In contrast, single-cell mRNA concentration quantification showed a sharp decrease in recB transcripts upon DNA damage (Fig. 3D). Specifically, mRNA concentrations upon DSB induction are ∼ 2.4-fold lower than in the unperturbed control (Fig. 3D: insert): 0.12 mol/μm2 (CI95%: [0.06, 0.17]) upon DNA damage versus 0.28 mol/μm2 (CI95%: [0.23, 0.32]) in the control. We further confirmed the decrease in all cell-size sorted groups (Fig. S5a). As previously reported, the recB gene is not part of the SOS regulon [30], hence its transcription is not necessarily expected to be upregulated upon DNA damage. However, downregulation of recB transcription is an unforeseen observation and may be a result of lower concentration of genomic DNA and/or shortage of resources (such as RNA polymerases) upon SOS response activation.

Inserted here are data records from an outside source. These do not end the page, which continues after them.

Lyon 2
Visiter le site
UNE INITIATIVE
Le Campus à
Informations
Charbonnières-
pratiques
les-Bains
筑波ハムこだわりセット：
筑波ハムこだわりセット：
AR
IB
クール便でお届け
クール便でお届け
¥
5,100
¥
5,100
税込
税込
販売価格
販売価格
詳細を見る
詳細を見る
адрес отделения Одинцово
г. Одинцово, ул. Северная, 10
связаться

We then computed the average number of proteins produced per mRNA in both conditions. The ratio between the average protein and mRNA concentrations in damaged cells is 19.7 (CI95%: [17.5, 24.2]) whereas it is 7.9 proteins/mRNA (CI95%: [7.5, 8.3]) in intact cells (Fig. 3F). Thus, a ∼ 2.5 increase in translational efficiency was detected upon DSB induction (p-value < 0.001, two sample t-test). Taken together, our results show decoupling between mRNA and protein production upon DNA damage, suggesting the existence of a post-transcriptional regulatory mechanism that controls RecB protein level.

Hfq controls the translation of recB mRNA

To identify the post-transcriptional mechanism controlling recB expression, we focused on Hfq because (i) it has been shown to regulate a vast number of mRNAs [73, 74, 75] and (ii) its activity has been directly linked to the DNA damage and SOS responses [45, 76, 77].

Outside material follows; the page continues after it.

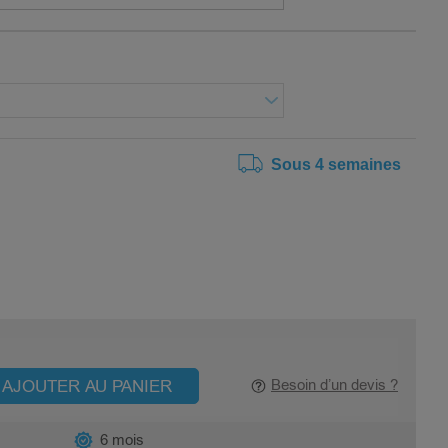
Sous 4 semaines
AJOUTER AU PANIER
Besoin d’un devis ?
6 mois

To assess whether Hfq is involved in post-transcriptional regulation of RecBCD, we analysed the available transcriptome-wide dataset, wherein Hfq binding sites were identified in E. coli using CLASH (cross-linking and analysis of cDNA) [78]. In a CLASH experiment, Hfq-RNA complexes are cross-linked in vivo and purified under highly stringent conditions, ensuring specific recovery of Hfq RNA targets [78]. Analysis of the Hfq binding profile across recBCD transcripts showed the interaction of Hfq with the recBCD mRNAs (Fig. 4A). Hfq binding is mainly localized at two sites: one in close proximity to the RBS of the ptrA gene, and the second further downstream in the coding sequence of recB gene. Interestingly, multiple trinucleotide Hfq-binding motifs, A-R(A/G)-N(any nucleotide) [73, 79] were found ∼ 8 nucleotides upstream of the RBS of the ptrA sequence (Fig. S6), suggesting that Hfq may control translation initiation and/or decay of the operon mRNA.

RecB expression is regulated by Hfq protein in vivo.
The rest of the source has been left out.